First, make a folder and put some example PDF files in it. For example, make the folder TEST on your Desktop. Then do this in Terminal:
Code:
cd ~/Desktop/TEST
grep -E -h -o 'VAX[0-9]{8}' *.pdf
The first command simply sets the working directory to TEST.
The 'grep' command searches for the pattern in every file with the ".pdf" extension. Make sure the .pdf of the test files is lower-case, because the shell by default is case-sensitive.
You can copy and paste the grep command into a Terminal window, rather than typing it in.
The option -e tells grep to use extended patterns, which enables
{n}.
The -h option tells grep to NOT output the filename. If you omit this, then each found item is preceded by the filename it was found in.
The option -o tells grep to only output the exact text that matches the pattern. Otherwise grep would output the entire "line" containing the pattern, and since PDF files aren't line-oriented, you'd get a bunch of crap you'd have to remove.
The pattern is quoted so the shell won't try expanding it. The pattern
VAX[0-9]{8} means:
- VAX means the three letters "VAX" literally.
- [0-9] means the digits 0 thru 9.
- {8} means the digits are repeated exactly 8 times.

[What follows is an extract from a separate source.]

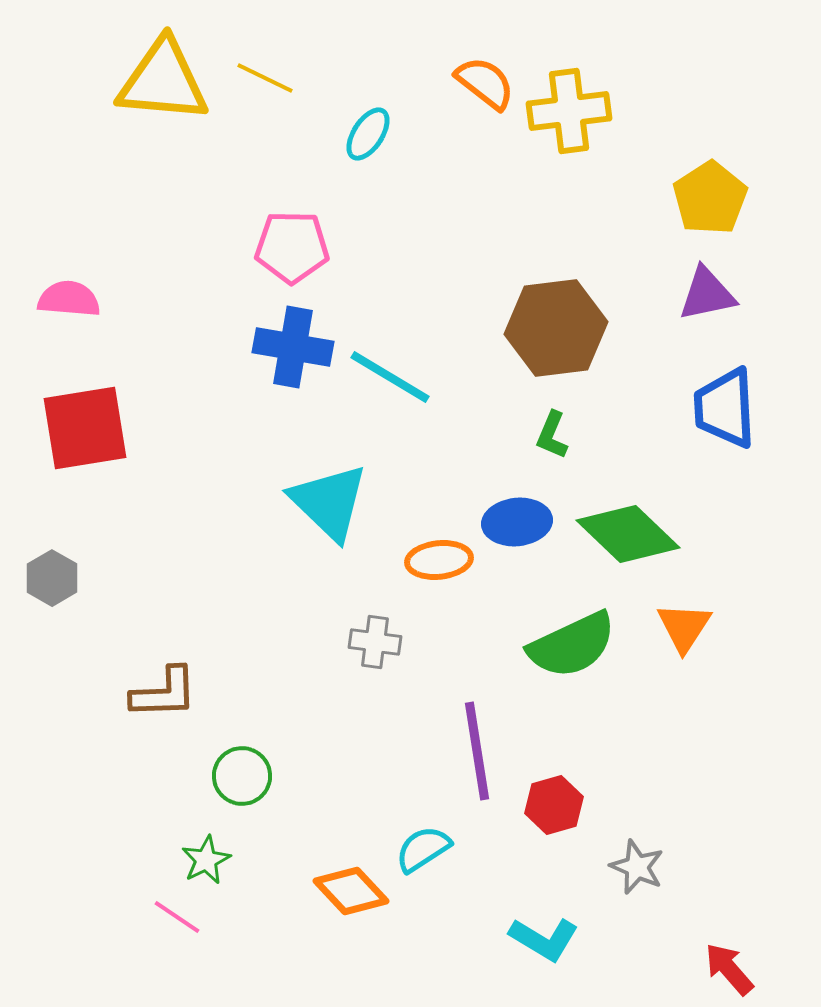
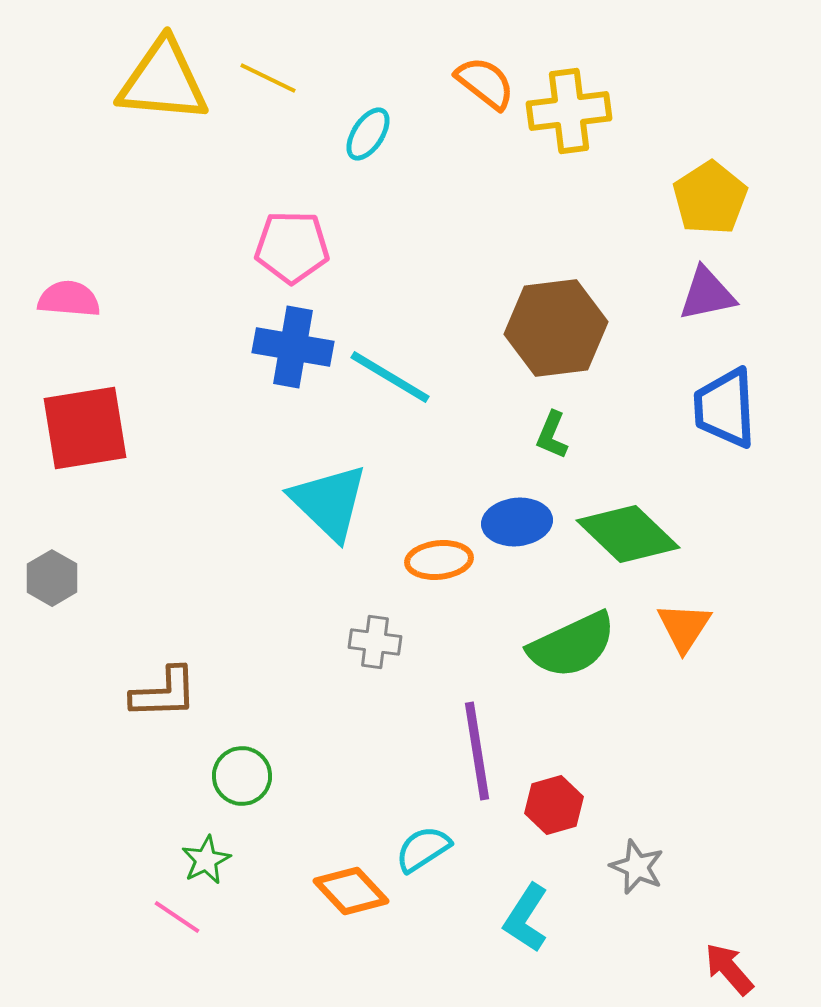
yellow line: moved 3 px right
cyan L-shape: moved 18 px left, 21 px up; rotated 92 degrees clockwise
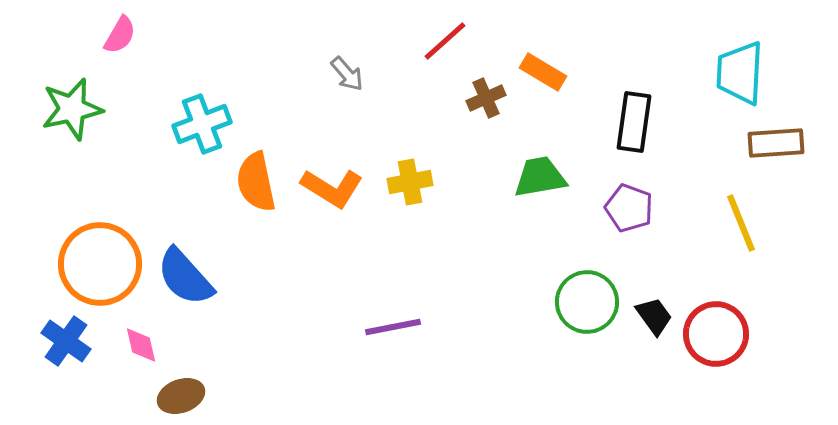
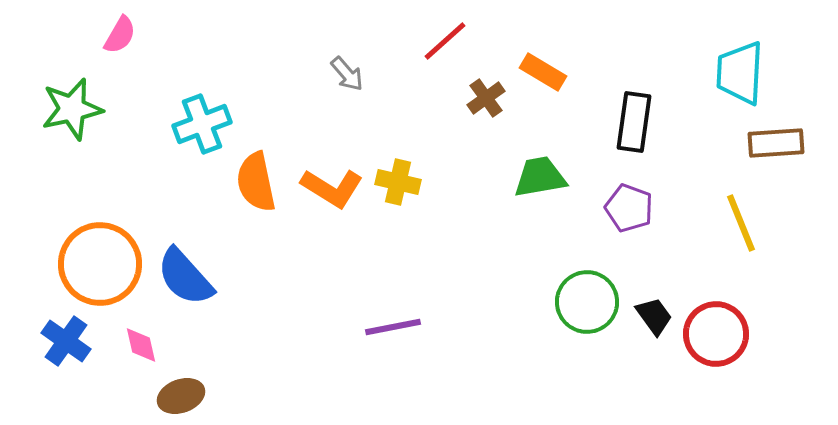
brown cross: rotated 12 degrees counterclockwise
yellow cross: moved 12 px left; rotated 24 degrees clockwise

Try this command on several different PDFs. Be sure to make some test PDFs that have near-matching patterns such as VAX123456 and VAX1234567 to make sure that those patterns are NOT found (too few digits).

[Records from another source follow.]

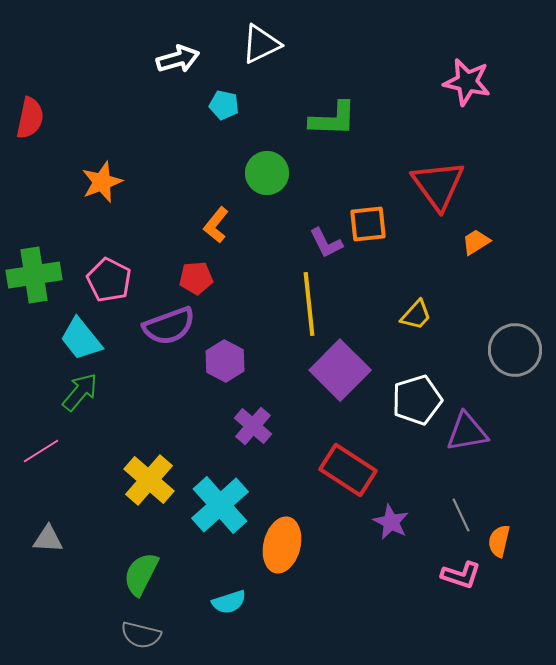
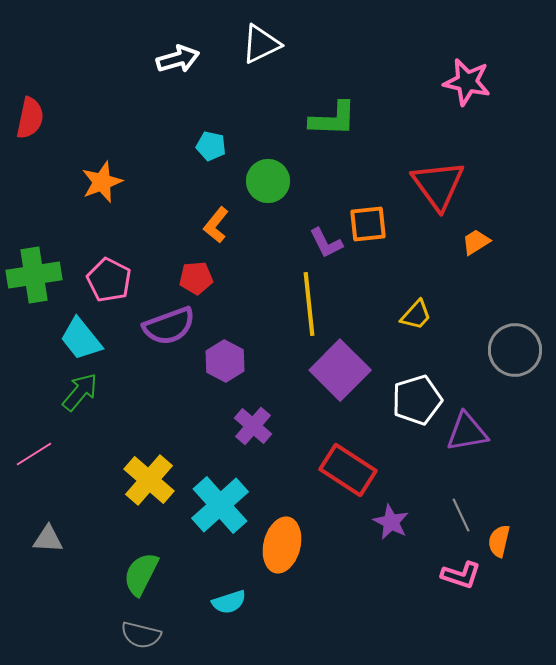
cyan pentagon: moved 13 px left, 41 px down
green circle: moved 1 px right, 8 px down
pink line: moved 7 px left, 3 px down
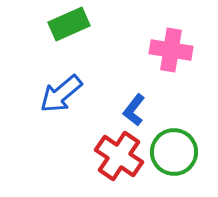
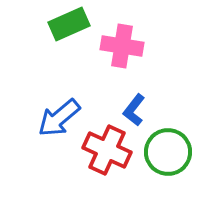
pink cross: moved 49 px left, 4 px up
blue arrow: moved 2 px left, 24 px down
green circle: moved 6 px left
red cross: moved 12 px left, 6 px up; rotated 9 degrees counterclockwise
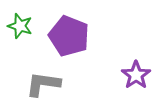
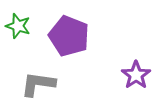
green star: moved 2 px left
gray L-shape: moved 5 px left
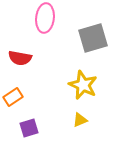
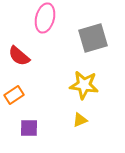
pink ellipse: rotated 8 degrees clockwise
red semicircle: moved 1 px left, 2 px up; rotated 30 degrees clockwise
yellow star: moved 1 px right; rotated 16 degrees counterclockwise
orange rectangle: moved 1 px right, 2 px up
purple square: rotated 18 degrees clockwise
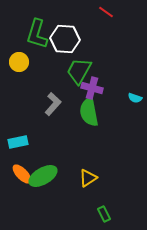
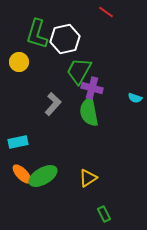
white hexagon: rotated 16 degrees counterclockwise
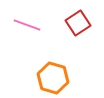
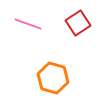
pink line: moved 1 px right, 1 px up
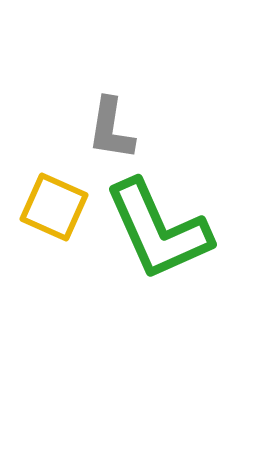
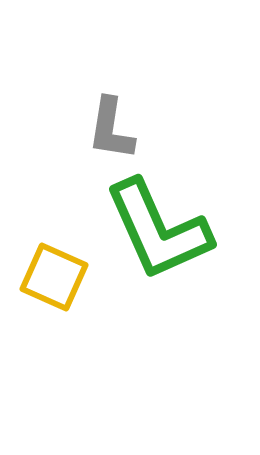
yellow square: moved 70 px down
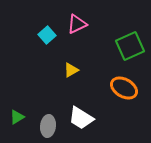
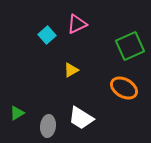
green triangle: moved 4 px up
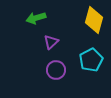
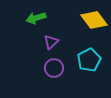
yellow diamond: rotated 52 degrees counterclockwise
cyan pentagon: moved 2 px left
purple circle: moved 2 px left, 2 px up
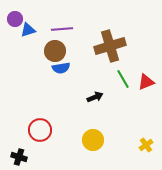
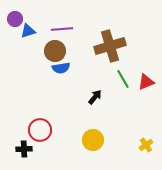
blue triangle: moved 1 px down
black arrow: rotated 28 degrees counterclockwise
black cross: moved 5 px right, 8 px up; rotated 21 degrees counterclockwise
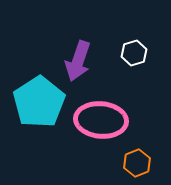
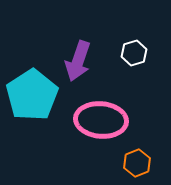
cyan pentagon: moved 7 px left, 7 px up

Also make a PDF with "VAX" followed by 9 or 10 digits, and observe what happens. If you can't accept this, then clearly say so in a reply post, so another pattern can be given.

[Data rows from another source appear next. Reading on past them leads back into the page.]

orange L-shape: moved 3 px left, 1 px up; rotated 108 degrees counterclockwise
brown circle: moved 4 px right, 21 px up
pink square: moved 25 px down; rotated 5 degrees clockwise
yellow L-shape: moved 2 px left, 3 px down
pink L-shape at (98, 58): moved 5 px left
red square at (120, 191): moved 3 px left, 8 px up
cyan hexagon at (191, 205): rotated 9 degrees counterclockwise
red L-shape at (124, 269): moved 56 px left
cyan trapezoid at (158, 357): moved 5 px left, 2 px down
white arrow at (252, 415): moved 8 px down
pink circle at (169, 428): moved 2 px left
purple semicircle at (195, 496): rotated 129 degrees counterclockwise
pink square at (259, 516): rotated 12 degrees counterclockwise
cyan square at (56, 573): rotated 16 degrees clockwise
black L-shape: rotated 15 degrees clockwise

Here's the man page for grep:
https://developer.apple.com/library/mac/documentation/Darwin/Reference/ManPages/man1/grep.1.html
Once you have the output working correctly, post again and provide some example PDFs and a list of exactly what the correct output should be.
Don't try putting the grep command into a workflow, unless you understand exactly how to add shell scripts to workflows. The grep command itself is just one step in a multi-step process, but it's the all-important first step. Take one step at a time.
Also post the Automator workflow you have now, so we don't have to guess about how it finds PDFs.
Finally, it's possible that this grep command won't find anything in your PDFs, because of how PDFs can be produced. The data may not be an actual string "VAX_8_digits", so it's possible that grep won't find any patterns. If that happens, post an example of the failing PDF, so we have something that demonstrates the problem.